The following article appears in July-August 2015 NewsNotes.
Pax Christi International – the Brussels-based secretariat, national sections, and member organizations (which includes Maryknoll) – gathered in Bethlehem in the Occupied Palestinian Territories from May 13-17 to commemorate the 70th anniversary of its founding. The declaration below was affirmed by the attendees of the conference. More information is at www.paxchristi.net.
Where we began and where we are now…
Forged in the broken relationships of a brutal war, Pax Christi began its journey 70 years ago with a vision based on the gospel – love your enemies – and rooted in a deep belief that reconciliation was possible. Shaped over the years by people of faith struggling to make peace in the midst of injustice and war, violence and repression, our movement brings to this moment in history a renewed commitment to make real in our lives and in our work for peace the values we claim to hold.

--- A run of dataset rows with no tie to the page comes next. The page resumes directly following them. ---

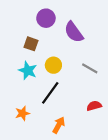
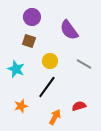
purple circle: (46, 18) -> (32, 17), moved
cyan star: (28, 71) -> (16, 69), moved
red semicircle: (94, 106) -> (79, 106), moved

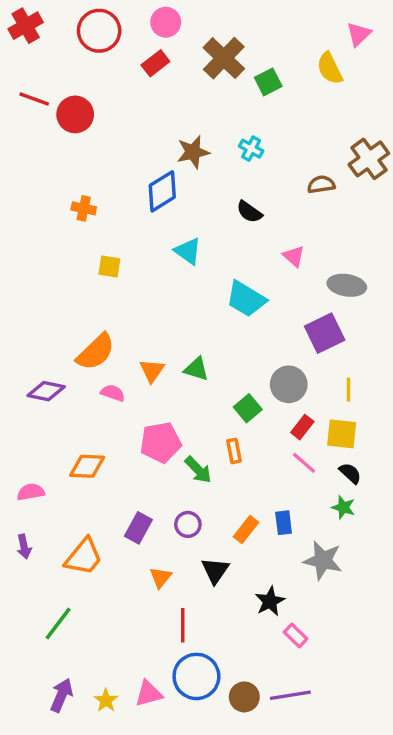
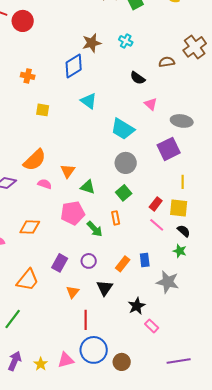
black semicircle: (249, 212) -> (138, 78), moved
green triangle: (196, 369) -> (88, 187), moved
gray circle: (289, 384) -> (126, 163), moved
purple line: (290, 695) -> (179, 361), moved

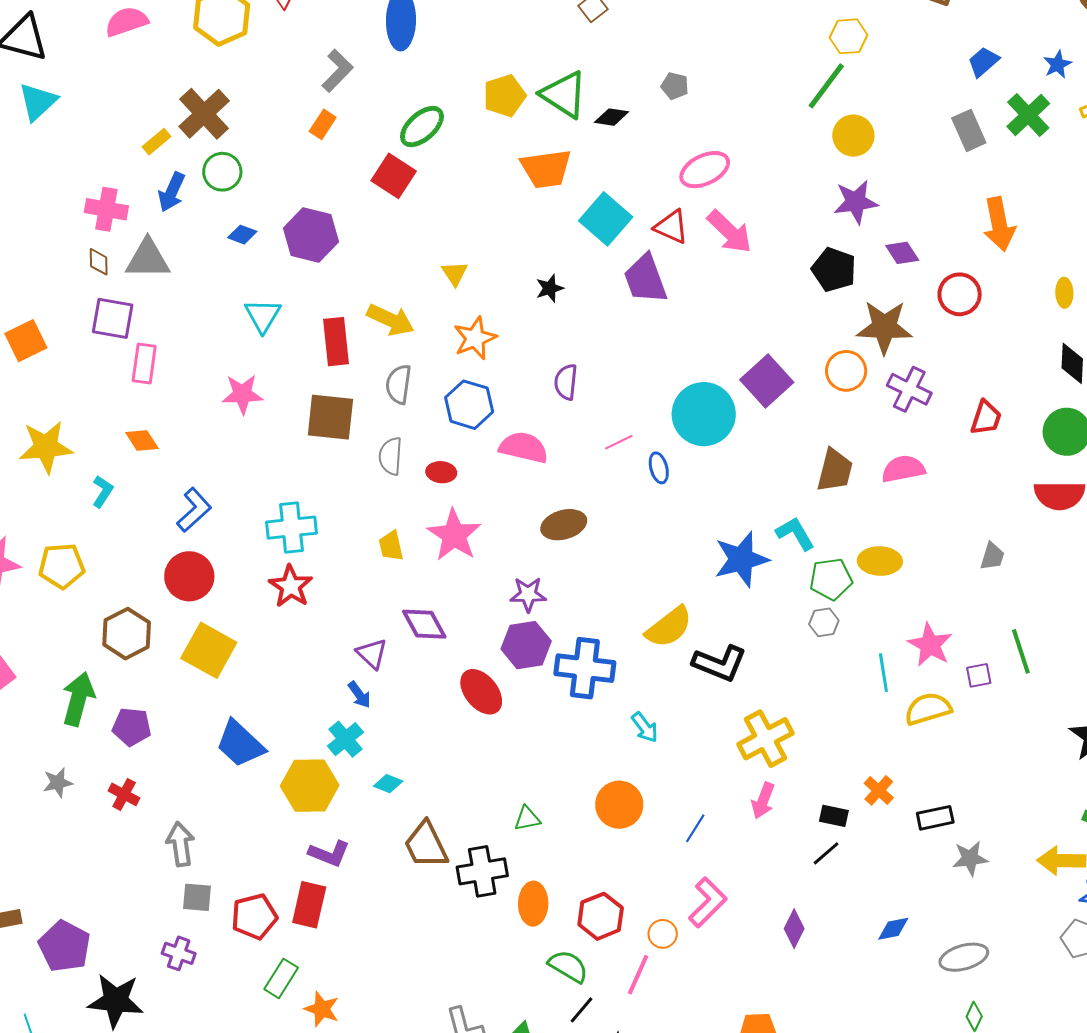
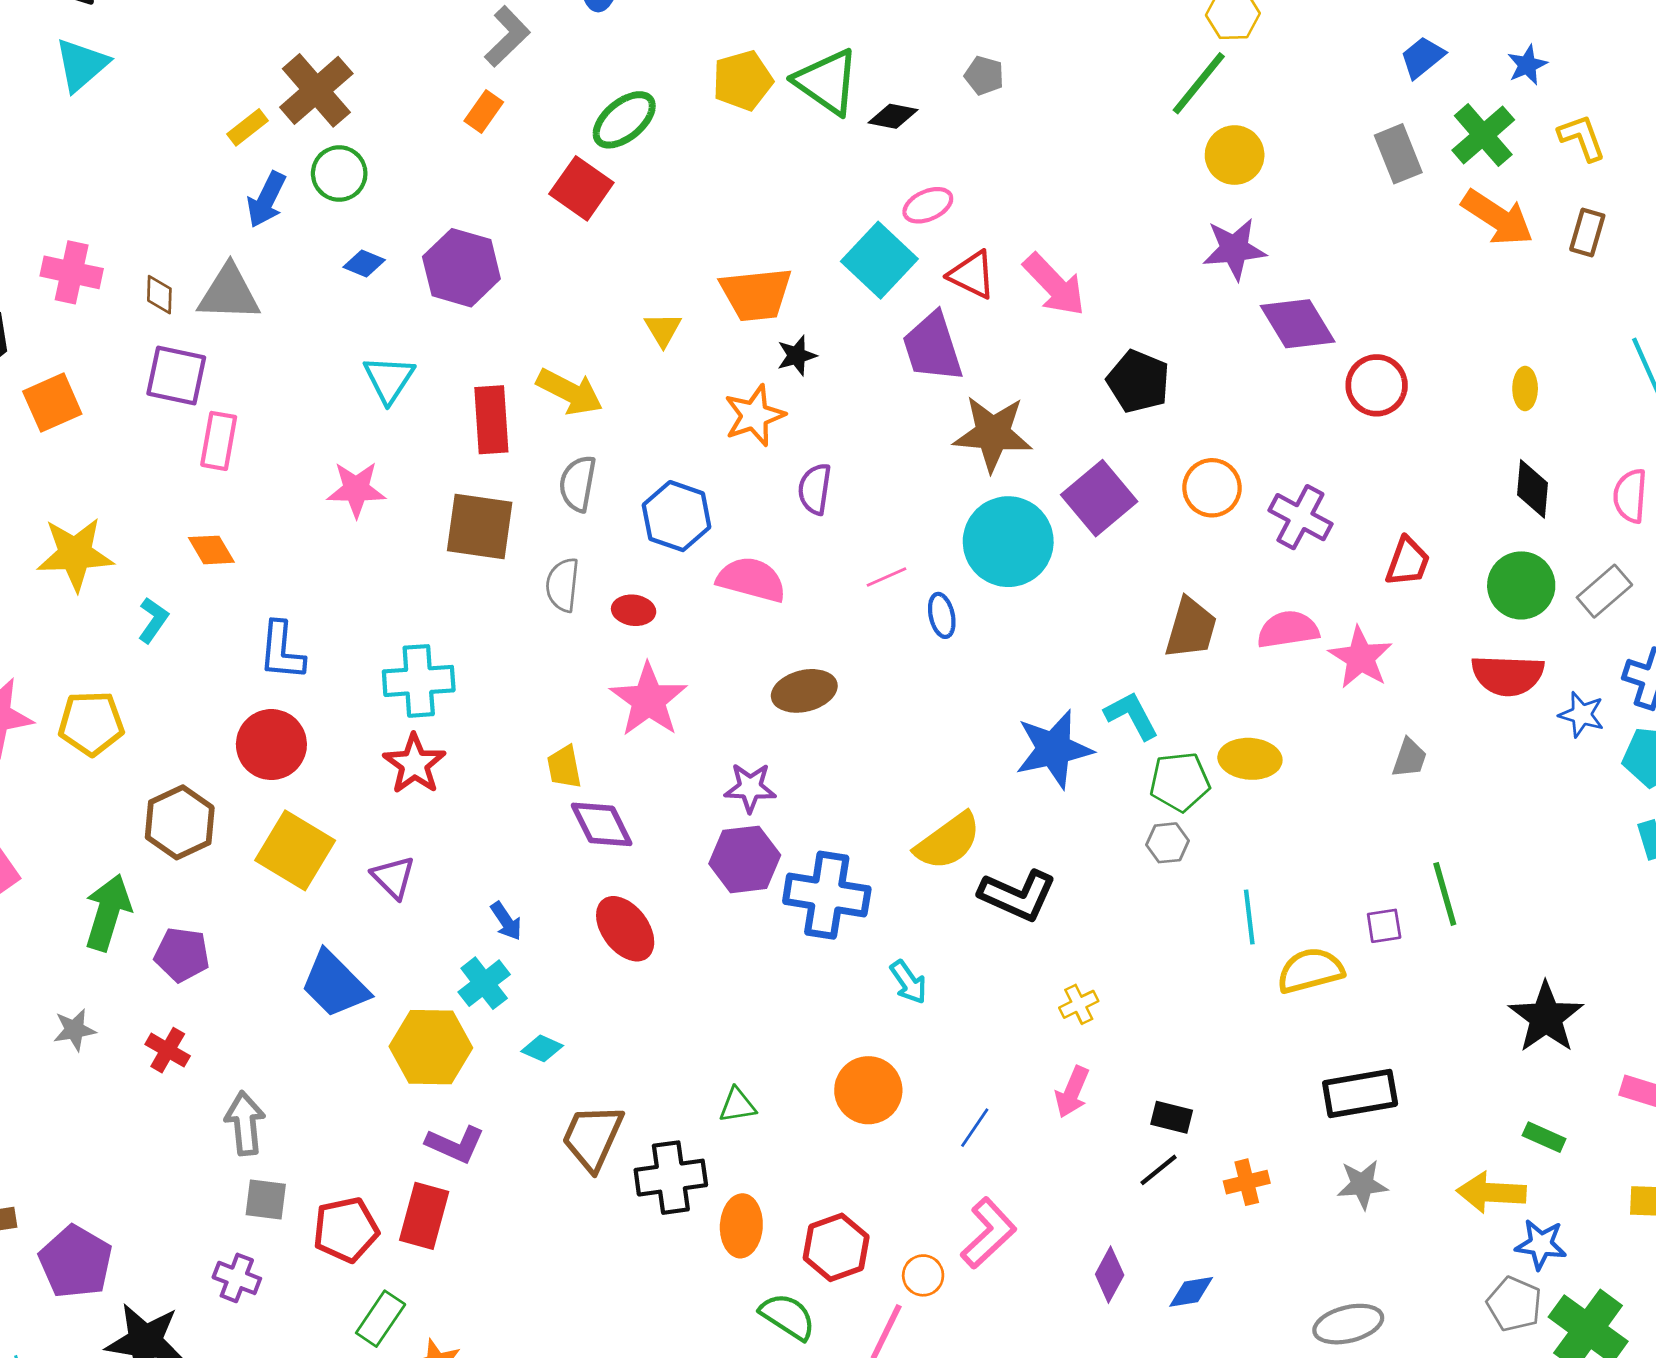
orange trapezoid: (546, 169) -> (756, 294), moved
pink ellipse: (705, 170) -> (928, 205), moved, size x0.7
pink cross: (106, 209) -> (72, 272), moved
orange arrow: (999, 224) -> (1497, 218), moved, turned -48
purple diamond: (902, 253) -> (1298, 324), size x1.6
black pentagon: (834, 270) -> (1138, 381), moved
brown star: (884, 327) -> (993, 434), moved
orange star: (475, 338) -> (754, 415), moved
blue L-shape: (194, 510) -> (282, 651), turned 135
yellow trapezoid: (391, 546) -> (564, 767), moved
pink star: (930, 645) -> (1361, 658), moved
purple triangle: (372, 654) -> (393, 877), moved
red ellipse: (481, 692) -> (625, 929), moved
yellow cross: (765, 739) -> (1079, 1004), size x0.5
orange cross: (879, 790) -> (1247, 1182), moved, turned 32
black rectangle: (935, 818) -> (1360, 1094), moved, size x1.4
brown trapezoid: (426, 845) -> (593, 1137), turned 48
blue diamond: (893, 929) -> (1191, 1292), moved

From the beginning we have accompanied those who are on the margins and we continue to connect with grassroots communities, listening with care to their stories and learning from their experience about possible, practical routes to enduring peace and, at the same time, developing insights into other pathways to peace.

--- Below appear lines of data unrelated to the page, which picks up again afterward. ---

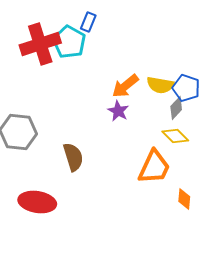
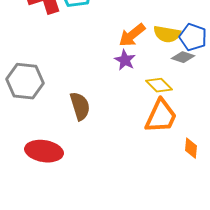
gray diamond: (176, 108) -> (183, 57), turned 65
yellow diamond: (175, 136) -> (159, 85), moved

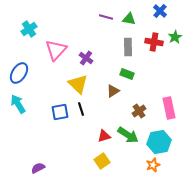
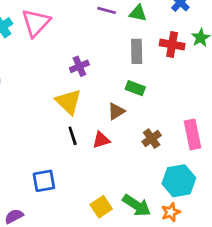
pink triangle: (56, 50) -> (36, 23), moved
purple cross: (86, 58) -> (79, 66), turned 32
blue square: (60, 112) -> (44, 181), moved
green arrow: (128, 135) -> (137, 205), moved
red triangle: (104, 136) -> (101, 140), moved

At a time when poverty, exclusion, hopelessness and a lack of future possibilities pervade the lives of many young people making extremist ideologies attractive, we recognise the legacy of colonialism and systemic injustice, the power of active nonviolence, the importance of diversity and the urgency of inclusion.
At a time when fear is both real and orchestrated, we build bridges to hope, celebrating an abundance of difference among us; of age and culture, ethnicity and religion, sex and gender, experience and worldview.
With deep roots in the Catholic tradition and encouraged by the vision and witness of Pope Francis, we claim the richness of Catholic social teaching as we Christians strengthen existing ecumenical and interfaith cooperation.
In this journey we have learned that just relationships are essential for sustainable peace – that we humans are part of an earth community that must be healthy if we are to survive. We have come to see the interconnections between war and preparations for war, environmental damage, climate change and scarcity of essential resources. We are deepening our understanding of sustainability.
We also have learned that just relationships are essential to just peace – that Catholic hierarchy and local communities, ordained and lay, women and men bring equal gifts to the work for peace.
While war, preparations for war, the proliferation of arms and violent conflict seem to be omnipresent, we promote nonviolence, nurture community and work for a world where human rights and international law are consistently respected.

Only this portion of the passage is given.